After a month in jail, however, the 51-year-old Charlotte resident was freed, with prosecutors dismissing all of the charges against him, court records show.

Tomka McDowell.jpg
Mecklenburg County jail

Video surveillance footage was the key, McDowell’s lawyer with the Mecklenburg County Public Defender’s Office told The Charlotte Observer on Friday.

Video footage proved McDowell’s innocence, lawyer says

The footage, obtained by Percy Wilson, an investigator with the public defender’s office, showed that McDowell was 5.5 miles from the shootings, according to Michael Kabakoff, first assistant public defender with the office.

Kabakoff said that in mid-April, he subpoenaed surveillance camera footage at a Charlotte Housing Authority property where McDowell told Kabakoff his boss, a contractor, had dropped him off the night of the shootings. McDowell and his boss spent the day repairing a house in Wadesboro, Kabakoff told the Observer. Wadesboro is about 50 miles southeast of Charlotte in Anson County.

The footage showed McDowell’s boss dropping him off and McDowell walking about the housing authority property, Kabakoff told the Observer.

In late April, Kabakoff said, he shared the footage on a USB drive with a Mecklenburg County assistant district attorney. On May 3, court records show, prosecutors dismissed all of the charges — first-degree murder, attempted first-degree murder, assault with a deadly weapon with intent to kill, inflicting serious injury, and possession of a firearm by a felon.

“Though he never deserved to be charged with these terrible crimes, Mr.
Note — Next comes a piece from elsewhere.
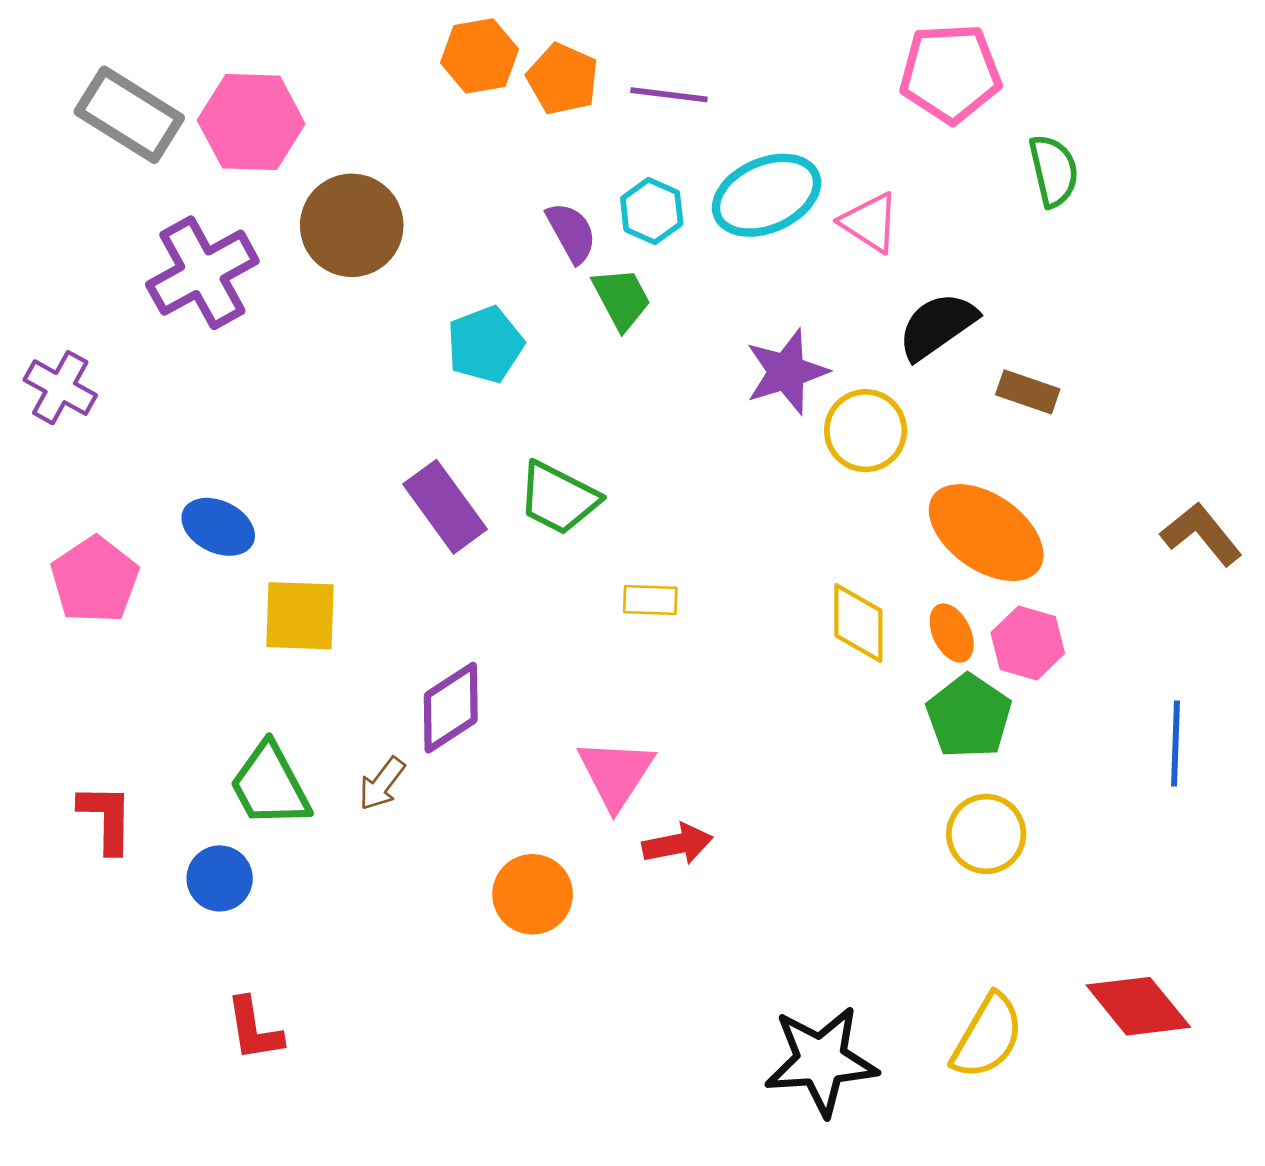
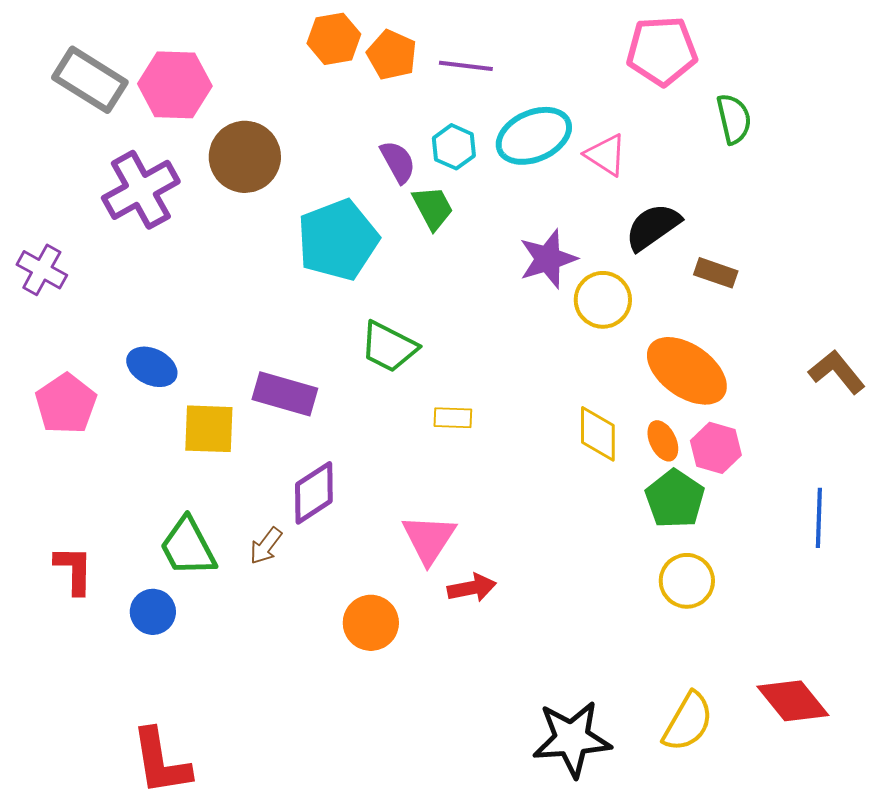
cyan pentagon: (485, 344) -> (338, 240), size x1.5
purple rectangle: (445, 507) -> (285, 394), moved, turned -38
red L-shape: (254, 1029) -> (161, 762), moved, size x1.5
McDowell was fortunate to have video documentation that he was nowhere near the scene of the crime when it happened,” Kabakoff said in an emailed statement to the Observer Friday. . “In a perfect world, detectives would have found the video evidence before charging him with such serious crimes.”

In their April news release announcing McDowell’s arrest, police did not say what evidence or information led to the charges. Police have not responded to a request for comment emailed by the Observer to CMPD’s public information office on Thursday.

Prosecutor cites ‘new evidence’ for dropping charges

In court filings dismissing each charge, prosecutor Brett Few said that after McDowell’s arrest, “additional evidence was collected and reviewed by CMPD and the District Attorney’s Office. The review of this new evidence revealed that there is insufficient evidence to believe that the defendant committed the above captioned crime.”

In his interview with the Observer Friday, Kabakoff said police told him a witness placed McDowell at the scene. He said police have yet to arrest anyone else in the case.

In his statement Friday, Kabakoff said the case “reveals an overlooked part of criminal defense, and the work of public defenders in particular, which is that we investigate cases, whether to defend them at trial or, as here, to bring indisputable proof of innocence to the prosecutor.

McDowell grateful for his public defenders

“A1 job,” McDowell told the Observer of Kabakoff. “If not for him, I’d still be sitting in jail.”

“I’m still trying to figure out how to get my life back on track,” he said, adding that a repair shop junked his car after seeing his mug on TV. Someone else junked his other car, he said.

At least, he said, “I can get an apple or a pear out of the refrigerator. I’m free again.”